Рассказ Курбского при сопоставлении его с другими свидетельствами вызывает ряд недоуменных вопросов. В своем Первом послании царю Курбский обвинил Ивана в том, что тот преследует людей, «изменами и чародействы и иными неподобными облыгая православных». На это обвинение царь ответил тогда же кратко и определенно: «А еже о изменах и чародействе воспомянул еси, ино таких собак везде казнят». Таким образом, царь не отрицал, что казнил людей по обвинению в «чародействе» и считал эти казни справедливыми. Однако среди многих обвинений по адресу бояр в его Первом послании мы не находим обвинения в том, что они «чародейством» привели к смерти царицу Анастасию. Лишь много лет спустя, в конце 70-х годов, во Втором послании Курбскому он обвинил бояр в этом преступлении. [3] Не менее существенно, что в Первом послании Курбскому царь определенно заявил, что о том «злом», что совершил в отношении его Сильвестр, он намерен судиться с ним не здесь, а в загробном мире перед лицом Бога. Царь ограничился тем, что удалил из Москвы сына Сильвестра. И действительно, имеется ряд свидетельств о том, что Анфим Сильвестров был дьяком воеводской избы в Смоленске с 1561 по 1566 год. Вряд ли это могло иметь место, если бы его отец был осужден по обвинению в «чародействе». На рукописях Сильвестра, сохранившихся в библиотеке Кириллова монастыря, есть записи о присылке некоторых из них Анфимом отцу в этот монастырь. Из Кириллова же, уже будучи монахом, Сильвестр прислал большой вклад в Соловецкий монастырь — 219 рублей и 66 книг. Очевидно, что в Кириллове Сильвестр находился довольно продолжительное время, в то время как по смыслу рассказа Курбского он пробыл там всего несколько месяцев. Именно в Кириллов в конце 60-х годов душеприказчики дали посмертный вклад по Сильвестру-Спиридону и Анфиму. Все это позволяет утверждать, что, скорее всего, бывший наставник царя продолжал оставаться в Кирилловом монастыре, где он и скончался в конце 60-х годов XVI века.

Алексей Адашев умер гораздо раньше. По свидетельству Курбского, он пробыл в Юрьеве-Дерпте всего два месяца, здесь в «недуг огненный впаде и умер». Составитель «Пискаревского летописца», специально интересовавшийся судьбой Адашева, отметил, что по приказу царя его похоронили в Покровском монастыре в Угличе рядом с могилой отца. Вряд ли в монастыре могли похоронить человека, официально осужденного за «чародейство».

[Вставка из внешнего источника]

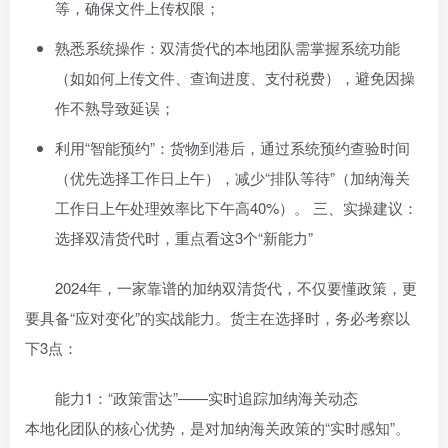
等，确保文件上传权限；
熟悉系统操作：双清货代的本地团队需掌握系统功能
（如如何上传文件、查询进度、支付税费），避免因操
作不熟导致延误；
利用“智能预约”：货物到港后，通过系统预约查验时间
（优先选择工作日上午），减少“排队等待”（加纳海关
工作日上午处理效率比下午高40%）。 三、实操建议：
选择双清货代时，重点看这3个“新能力”
2024年，一家靠谱的加纳双清货代，不仅要懂政策，更
要具备“应对变化”的实战能力。货主在选择时，务必考察以
下3点：
能力1：“政策雷达”——实时追踪加纳海关动态
本地化团队的核心优势，是对加纳海关政策的“实时感知”。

Все это, однако, не позволяет считать весь рассказ Курбского чистым вымыслом. Очевидно, собор действительно рассматривал дела о «чародействе», причем обвиненные были казнены. В этой связи следует обратить внимание на сообщение Курбского о польке Марии, по прозвищу Магдалина, которая была казнена с пятью сыновьями как «черовница и Алексеева согласница». Весьма вероятно, что царь настаивал на заочном осуждении Сильвестра и Адашева, но, судя по всему, не смог этого добиться из-за противодействия митрополита.

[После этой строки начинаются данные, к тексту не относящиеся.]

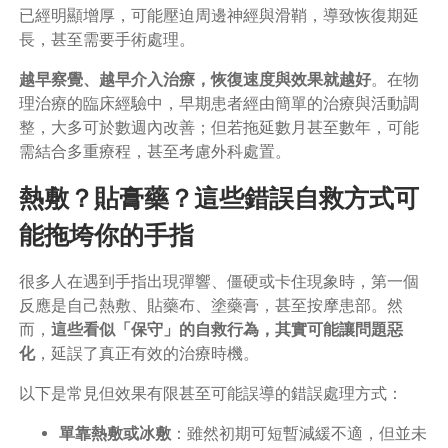
已經明顯增厚，可能壓迫周邊神經與滑鞘，導致恢復期延
長，甚至需要手術處理。
越早察覺、越早介入治療，恢復速度與效果就越好
。在物
理治療的臨床經驗中，早期患者經由簡單的治療與活動調
整，大多可於數週內改善；但若拖延數月甚至數年，可能
需結合多重療程，甚至考慮外科處置。
熱敷？貼膏藥？這些錯誤自救方式可
能拖垮你的手指
很多人在遇到手指出現彈響、僵硬或卡住現象時，第一個
反應是自己熱敷、貼藥布、塗藥膏，甚至按摩患部。然
而，
這些看似「保守」的自救行為，其實可能讓問題惡
化
，延誤了真正有效的治療時機。
以下是常見但效果有限甚至可能誤導的錯誤處理方式：
單靠熱敷或冰敷
：雖然初期可短暫減緩不適，但並未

Требование заочно осудить царского советника, обладателя думского чина, означало, что царь не намерен считаться с традиционными нормами отношений со своим окружением. Об этом говорит и другой предпринятый им тогда шаг, о котором мы узнаем из собственных высказываний Ивана IV. Рассказав в своем Первом послании Курбскому о том, как он отстранил Сильвестра и Адашева от государственных дел, царь далее отметил, что тем, кто не являлся их сторонниками, «повелехом от них отлучатися и к ним не приставати», и в знак того, что они будут соблюдать «царскую заповедь», эти люди принесли присягу — целовали крест. Об особых «присягах» царю его сторонников среди правящей элиты упоминает и Курбский в «Истории о великом князе Московском».

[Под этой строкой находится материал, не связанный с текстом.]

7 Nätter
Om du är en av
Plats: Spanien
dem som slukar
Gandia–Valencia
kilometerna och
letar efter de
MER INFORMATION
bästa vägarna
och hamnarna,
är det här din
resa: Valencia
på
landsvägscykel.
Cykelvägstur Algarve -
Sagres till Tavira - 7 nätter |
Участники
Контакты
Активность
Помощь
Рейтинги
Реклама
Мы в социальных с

Так как все советники царя, получая из его рук думный сан, приносили ему специальную присягу верности (не говоря уж об обычной присяге всех подданных своему монарху), встает вопрос, в чем же был смысл и значение этой особой присяги. Анализ высказываний царя позволяет предположить, что, принося присягу, советники давали обязательство не присоединяться к мнению тех советников, которых царь считал приверженцами Сильвестра и Адашева. Таким образом, создав в составе Думы группу людей, связанных с ним особыми обязательствами, царь рассчитывал подчинить деятельность этого органа своему влиянию. Это было явным и очевидным нарушением всех традиционных норм. Вместе с тем избранный царем способ действий показывал, что он не рассчитывал подчинить Боярскую думу своему влиянию обычным, нормальным способом.

Можно предположительно очертить круг лиц, которые принесли царю особую присягу верности. В 1561 году, вступив в новый брак, царь составил новое завещание. В нем, в частности, царь называл имена тех лиц, которым доверял управлять страной в малолетство царевича Ивана в случае своей внезапной смерти. Документ этот не сохранился, но сохранился текст особой присяги, которую принесли будущие регенты. Очевидно, что это были люди, пользовавшиеся особым доверием царя.

Из бояр, составлявших «ближнюю думу» царя в середине 50-х годов, в число регентов вошли лишь князь Иван Федорович Мстиславский и родственники наследника Данила Романович и Василий Михайлович Юрьевы. Кроме этих трех бояр, в состав регентского совета вошли близкий родственник Юрьевых боярин Иван Петрович Яковлев, принадлежащий к большой семье Захарьиных, однородец Захарьиных окольничий Федор Иванович Умной Колычев, вскоре получивший от царя боярский сан, и двое дворян — молодых отпрысков знатных семей: князь Андрей Петрович Телятевский (из рода тверских князей) и царский кравчий князь Петр Иванович Горенский (из рода князей Оболенских). Эти молодые люди, начавшие служить в 50-х годах XVI века, попали в состав регентов как лица, особо близкие к царю. Известно, что Телятевского царь посылал в Юрьев расследовать обстоятельства смерти Алексея Адашева.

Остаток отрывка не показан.